* [The task]:
Search the entries for the word "proc" and pull out each line that has it.

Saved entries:
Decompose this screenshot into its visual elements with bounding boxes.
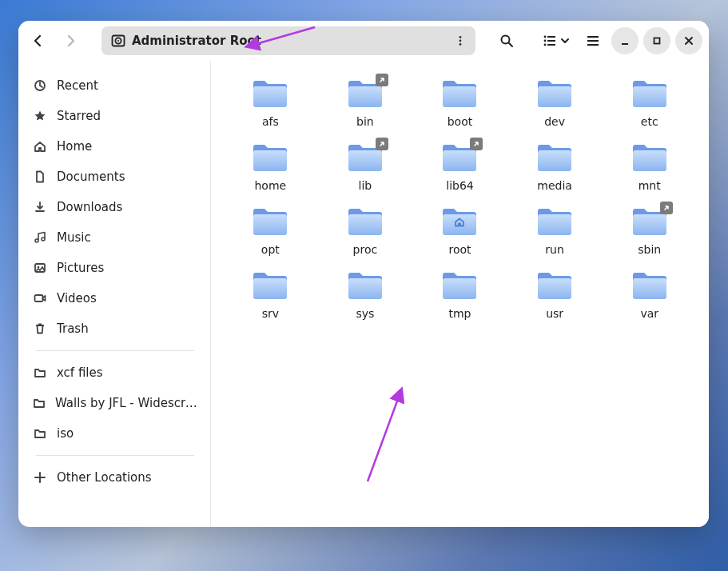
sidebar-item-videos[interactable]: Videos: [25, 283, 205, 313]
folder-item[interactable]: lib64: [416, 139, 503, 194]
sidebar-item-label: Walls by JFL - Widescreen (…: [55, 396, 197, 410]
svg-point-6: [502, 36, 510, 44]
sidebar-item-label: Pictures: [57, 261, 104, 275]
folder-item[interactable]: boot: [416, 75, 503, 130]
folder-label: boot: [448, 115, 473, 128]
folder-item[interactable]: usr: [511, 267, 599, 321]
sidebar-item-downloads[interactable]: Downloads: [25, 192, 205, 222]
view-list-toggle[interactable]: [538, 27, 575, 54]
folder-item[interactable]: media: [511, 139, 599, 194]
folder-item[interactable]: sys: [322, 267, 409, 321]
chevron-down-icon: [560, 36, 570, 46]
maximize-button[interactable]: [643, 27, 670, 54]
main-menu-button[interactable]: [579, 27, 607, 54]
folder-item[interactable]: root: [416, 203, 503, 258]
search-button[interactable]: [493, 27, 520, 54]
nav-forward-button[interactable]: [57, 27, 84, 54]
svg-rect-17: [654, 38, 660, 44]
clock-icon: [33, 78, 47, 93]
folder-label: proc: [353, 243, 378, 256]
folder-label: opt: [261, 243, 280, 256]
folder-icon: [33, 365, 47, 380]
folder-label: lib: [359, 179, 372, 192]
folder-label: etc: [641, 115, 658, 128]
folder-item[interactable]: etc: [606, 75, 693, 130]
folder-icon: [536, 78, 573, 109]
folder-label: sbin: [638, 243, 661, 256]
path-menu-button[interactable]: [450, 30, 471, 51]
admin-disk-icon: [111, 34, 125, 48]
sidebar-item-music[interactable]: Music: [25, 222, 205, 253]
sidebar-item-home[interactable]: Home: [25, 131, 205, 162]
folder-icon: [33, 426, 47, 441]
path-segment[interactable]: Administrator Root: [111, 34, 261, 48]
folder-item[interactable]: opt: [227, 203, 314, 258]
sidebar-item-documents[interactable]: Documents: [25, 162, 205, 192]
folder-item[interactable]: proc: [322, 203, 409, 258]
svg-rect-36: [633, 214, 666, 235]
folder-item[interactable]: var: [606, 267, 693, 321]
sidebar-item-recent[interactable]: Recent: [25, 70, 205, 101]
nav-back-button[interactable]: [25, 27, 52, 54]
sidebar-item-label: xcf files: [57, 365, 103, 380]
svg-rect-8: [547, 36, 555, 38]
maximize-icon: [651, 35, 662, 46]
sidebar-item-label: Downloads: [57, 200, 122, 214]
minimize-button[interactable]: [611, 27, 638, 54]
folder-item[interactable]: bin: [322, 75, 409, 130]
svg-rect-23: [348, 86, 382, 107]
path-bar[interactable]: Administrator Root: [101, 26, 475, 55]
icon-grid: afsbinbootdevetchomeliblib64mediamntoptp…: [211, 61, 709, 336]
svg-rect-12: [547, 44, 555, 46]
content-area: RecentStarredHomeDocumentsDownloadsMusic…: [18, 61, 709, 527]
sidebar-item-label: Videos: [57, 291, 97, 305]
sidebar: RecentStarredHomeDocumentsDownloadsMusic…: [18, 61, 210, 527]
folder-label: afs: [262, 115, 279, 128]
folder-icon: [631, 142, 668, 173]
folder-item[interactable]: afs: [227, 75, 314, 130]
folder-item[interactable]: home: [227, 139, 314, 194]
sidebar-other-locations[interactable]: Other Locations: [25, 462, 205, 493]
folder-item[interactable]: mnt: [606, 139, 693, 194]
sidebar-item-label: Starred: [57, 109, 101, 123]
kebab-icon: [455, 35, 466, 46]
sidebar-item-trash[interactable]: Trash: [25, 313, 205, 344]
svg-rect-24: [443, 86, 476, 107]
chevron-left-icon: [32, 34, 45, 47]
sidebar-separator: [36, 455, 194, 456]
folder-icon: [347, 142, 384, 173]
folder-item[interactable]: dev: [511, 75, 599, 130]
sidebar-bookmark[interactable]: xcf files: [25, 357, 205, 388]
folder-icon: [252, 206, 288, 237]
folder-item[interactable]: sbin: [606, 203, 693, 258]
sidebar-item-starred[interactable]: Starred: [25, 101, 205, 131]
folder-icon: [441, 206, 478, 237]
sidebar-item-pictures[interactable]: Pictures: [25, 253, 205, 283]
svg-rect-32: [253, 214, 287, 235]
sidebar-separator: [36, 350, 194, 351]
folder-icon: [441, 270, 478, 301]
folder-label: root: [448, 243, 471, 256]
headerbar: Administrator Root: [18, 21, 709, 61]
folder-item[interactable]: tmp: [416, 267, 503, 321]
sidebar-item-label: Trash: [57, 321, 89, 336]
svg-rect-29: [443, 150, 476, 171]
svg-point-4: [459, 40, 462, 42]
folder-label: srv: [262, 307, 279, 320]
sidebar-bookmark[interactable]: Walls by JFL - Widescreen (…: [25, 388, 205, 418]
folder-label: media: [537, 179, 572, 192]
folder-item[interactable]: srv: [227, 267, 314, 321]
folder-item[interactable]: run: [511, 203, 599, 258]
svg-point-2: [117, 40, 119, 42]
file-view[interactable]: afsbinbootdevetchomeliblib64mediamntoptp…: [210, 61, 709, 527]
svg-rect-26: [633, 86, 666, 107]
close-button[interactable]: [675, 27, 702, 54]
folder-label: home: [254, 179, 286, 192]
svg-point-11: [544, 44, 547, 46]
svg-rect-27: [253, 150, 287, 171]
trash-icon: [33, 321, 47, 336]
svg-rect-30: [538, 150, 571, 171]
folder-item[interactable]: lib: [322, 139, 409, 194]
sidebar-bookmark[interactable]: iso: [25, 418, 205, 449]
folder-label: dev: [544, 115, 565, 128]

* [Task solution]:
folder-label: proc: [353, 243, 378, 256]
folder-item[interactable]: proc: [322, 203, 409, 258]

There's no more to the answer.